# ASSIGNMENT:
In the answer, each entry below appears exactly as given, and no picture appears at all.

# RECORDS TO USE:

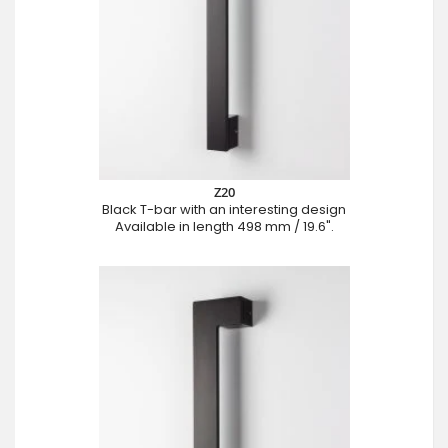
Z20
Black T-bar with an interesting design
Available in length 498 mm / 19.6".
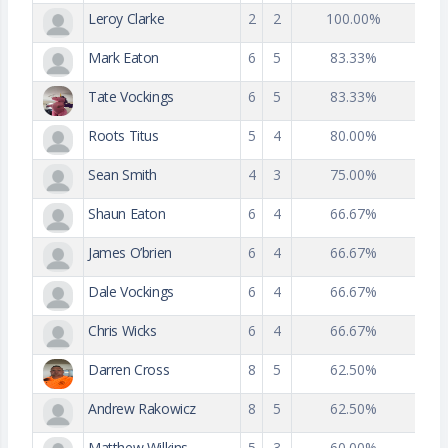
Leroy Clarke
2
2
100.00%
Mark Eaton
6
5
83.33%
Tate Vockings
6
5
83.33%
Roots Titus
5
4
80.00%
Sean Smith
4
3
75.00%
Shaun Eaton
6
4
66.67%
James O’brien
6
4
66.67%
Dale Vockings
6
4
66.67%
Chris Wicks
6
4
66.67%
Darren Cross
8
5
62.50%
Andrew Rakowicz
8
5
62.50%
Matthew Wilkins
5
3
60.00%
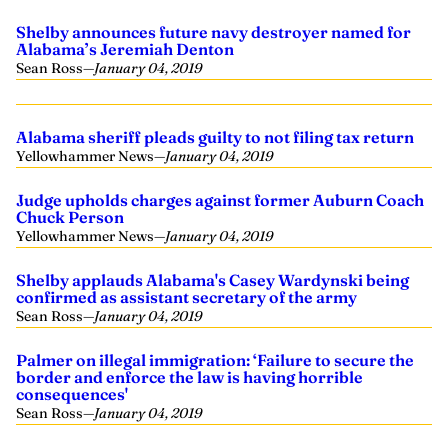
Shelby announces future navy destroyer named for
Alabama’s Jeremiah Denton
Sean Ross
—
January 04, 2019
Alabama sheriff pleads guilty to not filing tax return
Yellowhammer News
—
January 04, 2019
Judge upholds charges against former Auburn Coach
Chuck Person
Yellowhammer News
—
January 04, 2019
Shelby applauds Alabama's Casey Wardynski being
confirmed as assistant secretary of the army
Sean Ross
—
January 04, 2019
Palmer on illegal immigration: ‘Failure to secure the
border and enforce the law is having horrible
consequences'
Sean Ross
—
January 04, 2019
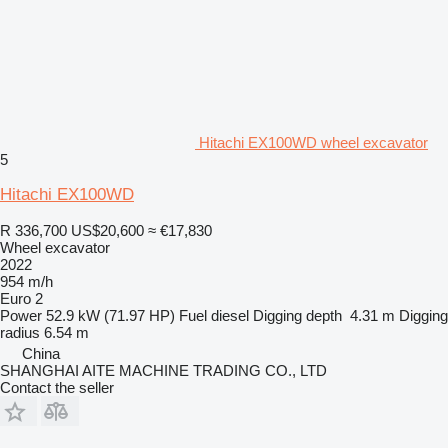
Hitachi EX100WD wheel excavator
5
Hitachi EX100WD
R 336,700
US$20,600
≈ €17,830
Wheel excavator
2022
954 m/h
Euro 2
Power
52.9 kW (71.97 HP)
Fuel
diesel
Digging depth
4.31 m
Digging
radius
6.54 m
China
SHANGHAI AITE MACHINE TRADING CO., LTD
Contact the seller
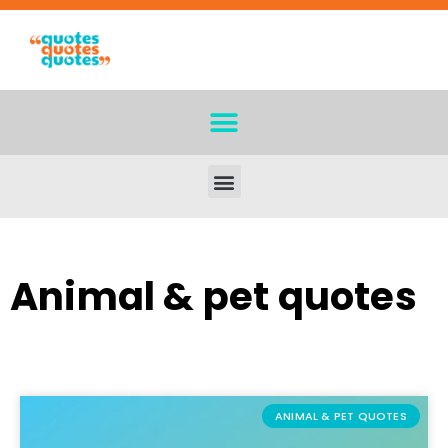
Animal & pet quotes
ANIMAL & PET QUOTES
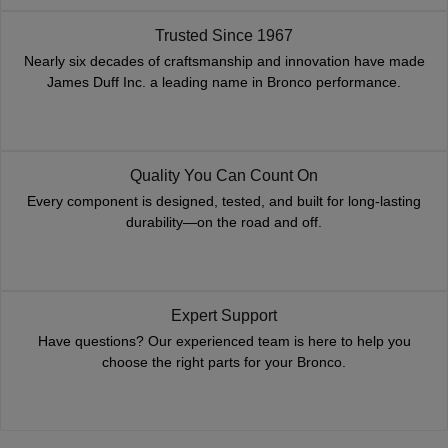
Trusted Since 1967
Nearly six decades of craftsmanship and innovation have made
James Duff Inc. a leading name in Bronco performance.
Quality You Can Count On
Every component is designed, tested, and built for long-lasting
durability—on the road and off.
Expert Support
Have questions? Our experienced team is here to help you
choose the right parts for your Bronco.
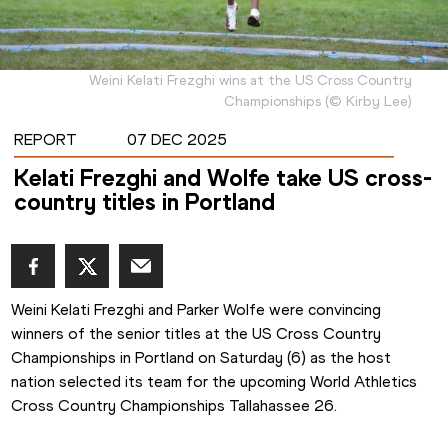
Weini Kelati Frezghi wins at the US Cross Country
Championships
(
©
Kirby Lee
)
REPORT
07 DEC 2025
Kelati Frezghi and Wolfe take US cross-
country titles in Portland
Weini Kelati Frezghi and Parker Wolfe were convincing 
winners of the senior titles at the US Cross Country 
Championships in Portland on Saturday (6) as the host 
nation selected its team for the upcoming World Athletics 
Cross Country Championships Tallahassee 26.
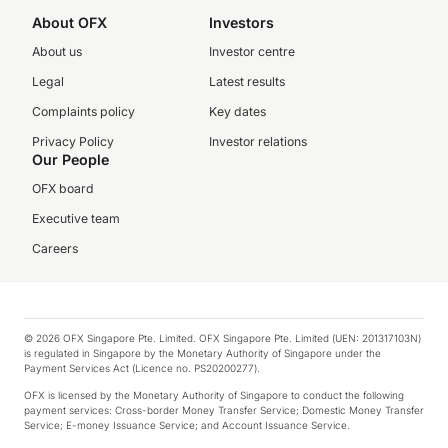
About OFX
Investors
About us
Investor centre
Legal
Latest results
Complaints policy
Key dates
Privacy Policy
Investor relations
Our People
OFX board
Executive team
Careers
© 2026 OFX Singapore Pte. Limited. OFX Singapore Pte. Limited (UEN: 201317103N)
is regulated in Singapore by the Monetary Authority of Singapore under the
Payment Services Act (Licence no. PS20200277).
OFX is licensed by the Monetary Authority of Singapore to conduct the following
payment services: Cross-border Money Transfer Service; Domestic Money Transfer
Service; E-money Issuance Service; and Account Issuance Service.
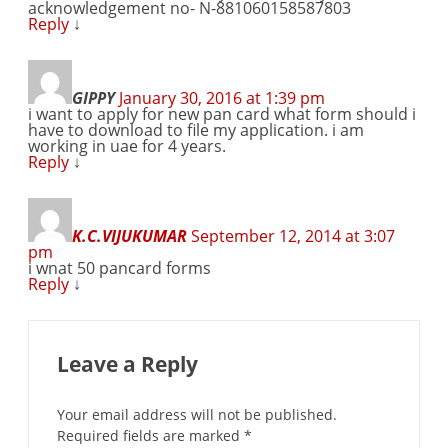
acknowledgement no- N-881060158587803
Reply
↓
GIPPY
January 30, 2016 at 1:39 pm
i want to apply for new pan card what form should i
have to download to file my application. i am
working in uae for 4 years.
Reply
↓
K.C.VIJUKUMAR
September 12, 2014 at 3:07
pm
i wnat 50 pancard forms
Reply
↓
Leave a Reply
Your email address will not be published.
Required fields are marked
*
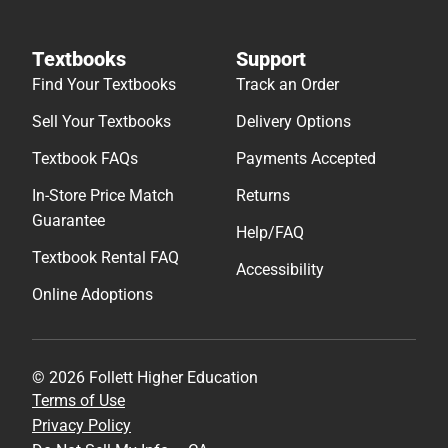
Textbooks
Support
Find Your Textbooks
Track an Order
Sell Your Textbooks
Delivery Options
Textbook FAQs
Payments Accepted
In-Store Price Match
Returns
Guarantee
Help/FAQ
Textbook Rental FAQ
Accessibility
Online Adoptions
© 2026 Follett Higher Education
Terms of Use
Privacy Policy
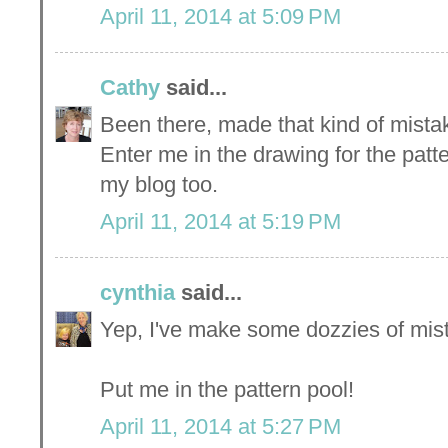
April 11, 2014 at 5:09 PM
Cathy
said...
Been there, made that kind of mist
Enter me in the drawing for the patte
my blog too.
April 11, 2014 at 5:19 PM
cynthia
said...
Yep, I've make some dozzies of mista
Put me in the pattern pool!
April 11, 2014 at 5:27 PM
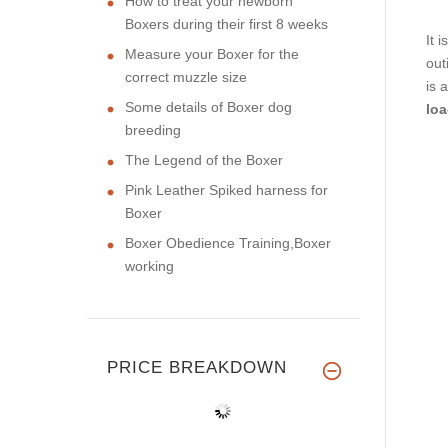
How to treat your newborn
Boxers during their first 8 weeks
It 
Measure your Boxer for the
out
correct muzzle size
is 
Some details of Boxer dog
loa
breeding
The Legend of the Boxer
Pink Leather Spiked harness for
Boxer
Boxer Obedience Training,Boxer
working
PRICE BREAKDOWN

# TASK SOLUTION:
Z20
Black T-bar with an interesting design
Available in length 498 mm / 19.6".
Leroy Clarke
2
2
100.00%
Mark Eaton
6
5
83.33%
Tate Vockings
6
5
83.33%
Roots Titus
5
4
80.00%
Sean Smith
4
3
75.00%
Shaun Eaton
6
4
66.67%
James O’brien
6
4
66.67%
Dale Vockings
6
4
66.67%
Chris Wicks
6
4
66.67%
Darren Cross
8
5
62.50%
Andrew Rakowicz
8
5
62.50%
Matthew Wilkins
5
3
60.00%
Shelby announces future navy destroyer named for
Alabama’s Jeremiah Denton
Sean Ross
—
January 04, 2019
Alabama sheriff pleads guilty to not filing tax return
Yellowhammer News
—
January 04, 2019
Judge upholds charges against former Auburn Coach
Chuck Person
Yellowhammer News
—
January 04, 2019
Shelby applauds Alabama's Casey Wardynski being
confirmed as assistant secretary of the army
Sean Ross
—
January 04, 2019
Palmer on illegal immigration: ‘Failure to secure the
border and enforce the law is having horrible
consequences'
Sean Ross
—
January 04, 2019
Hitachi EX100WD wheel excavator
5
Hitachi EX100WD
R 336,700
US$20,600
≈ €17,830
Wheel excavator
2022
954 m/h
Euro 2
Power
52.9 kW (71.97 HP)
Fuel
diesel
Digging depth
4.31 m
Digging
radius
6.54 m
China
SHANGHAI AITE MACHINE TRADING CO., LTD
Contact the seller
Animal & pet quotes
ANIMAL & PET QUOTES
Trusted Since 1967
Nearly six decades of craftsmanship and innovation have made
James Duff Inc. a leading name in Bronco performance.
Quality You Can Count On
Every component is designed, tested, and built for long-lasting
durability—on the road and off.
Expert Support
Have questions? Our experienced team is here to help you
choose the right parts for your Bronco.
Weini Kelati Frezghi wins at the US Cross Country
Championships
(
©
Kirby Lee
)
REPORT
07 DEC 2025
Kelati Frezghi and Wolfe take US cross-
country titles in Portland
Weini Kelati Frezghi and Parker Wolfe were convincing 
winners of the senior titles at the US Cross Country 
Championships in Portland on Saturday (6) as the host 
nation selected its team for the upcoming World Athletics 
Cross Country Championships Tallahassee 26.
About OFX
Investors
About us
Investor centre
Legal
Latest results
Complaints policy
Key dates
Privacy Policy
Investor relations
Our People
OFX board
Executive team
Careers
© 2026 OFX Singapore Pte. Limited. OFX Singapore Pte. Limited (UEN: 201317103N)
is regulated in Singapore by the Monetary Authority of Singapore under the
Payment Services Act (Licence no. PS20200277).
OFX is licensed by the Monetary Authority of Singapore to conduct the following
payment services: Cross-border Money Transfer Service; Domestic Money Transfer
Service; E-money Issuance Service; and Account Issuance Service.
acknowledgement no- N-881060158587803
Reply
↓
GIPPY
January 30, 2016 at 1:39 pm
i want to apply for new pan card what form should i
have to download to file my application. i am
working in uae for 4 years.
Reply
↓
K.C.VIJUKUMAR
September 12, 2014 at 3:07
pm
i wnat 50 pancard forms
Reply
↓
Leave a Reply
Your email address will not be published.
Required fields are marked
*
Textbooks
Support
Find Your Textbooks
Track an Order
Sell Your Textbooks
Delivery Options
Textbook FAQs
Payments Accepted
In-Store Price Match
Returns
Guarantee
Help/FAQ
Textbook Rental FAQ
Accessibility
Online Adoptions
© 2026 Follett Higher Education
Terms of Use
Privacy Policy
April 11, 2014 at 5:09 PM
Cathy
said...
Been there, made that kind of mist
Enter me in the drawing for the patte
my blog too.
April 11, 2014 at 5:19 PM
cynthia
said...
Yep, I've make some dozzies of mista
Put me in the pattern pool!
April 11, 2014 at 5:27 PM
How to treat your newborn
Boxers during their first 8 weeks
It 
Measure your Boxer for the
out
correct muzzle size
is 
Some details of Boxer dog
loa
breeding
The Legend of the Boxer
Pink Leather Spiked harness for
Boxer
Boxer Obedience Training,Boxer
working
PRICE BREAKDOWN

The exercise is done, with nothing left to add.